You could do that by using magic-mode-alist, I guess?  It's just a
matter of writing the FUNCTION to put into the association for the
magic signatures of the compression methods you want to support.

FWIW, I don't think Emacs should do this by default, because looking
at the file's contents before looking at its file-name extension will
slow down visiting files, and having a .tar file that is actually a
.tar.xz file is quite unusual in the wild.  So this sounds like your
personal preference, and therefore customizing magic-mode-alist for
you sounds like TRT to fulfill your personal needs.

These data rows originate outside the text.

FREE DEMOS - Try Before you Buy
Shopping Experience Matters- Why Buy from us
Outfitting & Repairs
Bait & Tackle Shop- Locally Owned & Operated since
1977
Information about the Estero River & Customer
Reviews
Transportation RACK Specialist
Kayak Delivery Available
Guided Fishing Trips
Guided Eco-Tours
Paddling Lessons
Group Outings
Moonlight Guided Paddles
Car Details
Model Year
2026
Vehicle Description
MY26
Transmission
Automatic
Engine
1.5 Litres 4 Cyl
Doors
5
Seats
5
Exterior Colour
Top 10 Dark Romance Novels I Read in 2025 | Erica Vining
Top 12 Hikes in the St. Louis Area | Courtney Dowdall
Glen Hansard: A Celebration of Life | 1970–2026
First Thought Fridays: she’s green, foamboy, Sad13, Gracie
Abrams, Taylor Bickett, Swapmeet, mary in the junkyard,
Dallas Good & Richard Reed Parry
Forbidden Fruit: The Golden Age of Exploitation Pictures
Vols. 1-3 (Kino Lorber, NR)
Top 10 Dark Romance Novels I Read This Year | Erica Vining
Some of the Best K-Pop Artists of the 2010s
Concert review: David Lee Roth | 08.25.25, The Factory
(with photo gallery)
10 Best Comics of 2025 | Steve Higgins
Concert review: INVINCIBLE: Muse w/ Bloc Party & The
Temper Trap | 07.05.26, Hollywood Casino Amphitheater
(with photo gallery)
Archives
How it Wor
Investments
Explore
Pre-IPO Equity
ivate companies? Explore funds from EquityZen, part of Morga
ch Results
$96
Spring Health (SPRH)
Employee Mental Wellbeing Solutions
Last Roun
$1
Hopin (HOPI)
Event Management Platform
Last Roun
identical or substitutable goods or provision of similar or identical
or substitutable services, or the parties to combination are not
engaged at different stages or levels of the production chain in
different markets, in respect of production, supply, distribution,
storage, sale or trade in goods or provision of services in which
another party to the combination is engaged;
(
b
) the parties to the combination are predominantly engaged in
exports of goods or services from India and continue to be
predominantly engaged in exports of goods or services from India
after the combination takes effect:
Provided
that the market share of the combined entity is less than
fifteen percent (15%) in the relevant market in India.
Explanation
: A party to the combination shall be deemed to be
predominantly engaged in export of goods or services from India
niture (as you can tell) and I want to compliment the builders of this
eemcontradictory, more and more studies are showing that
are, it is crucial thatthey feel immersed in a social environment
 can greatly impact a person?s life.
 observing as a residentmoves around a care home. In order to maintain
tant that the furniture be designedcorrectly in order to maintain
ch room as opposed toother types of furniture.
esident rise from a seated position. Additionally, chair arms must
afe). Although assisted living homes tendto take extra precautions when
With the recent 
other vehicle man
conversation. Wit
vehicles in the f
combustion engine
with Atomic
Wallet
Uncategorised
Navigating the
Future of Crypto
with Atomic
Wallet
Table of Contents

> Compression would be transparent to Emacs if it relied on Tar for parsing the 
> tar file, because Tar manages compressed files transparently.  But since 
> Emacs parses the tar file itself, it should behave as Tar does, that is, 
> uncompress the file if it was compressed in the first place, and recompress 
> when saving it after editing.

I don't think it's a good idea for Emacs to require Tar for visiting
archives.  For starters, Tar is not always available, and when it is
available, it doesn't always support all the compression methods
people could use.  We could use bsdtar (from libarchive), which
supports every archive format and compression method under the sun,
but its availability is even less than that of Tar.

So I think what we have now hits a good balance between functionality
in the popular use cases and reliability.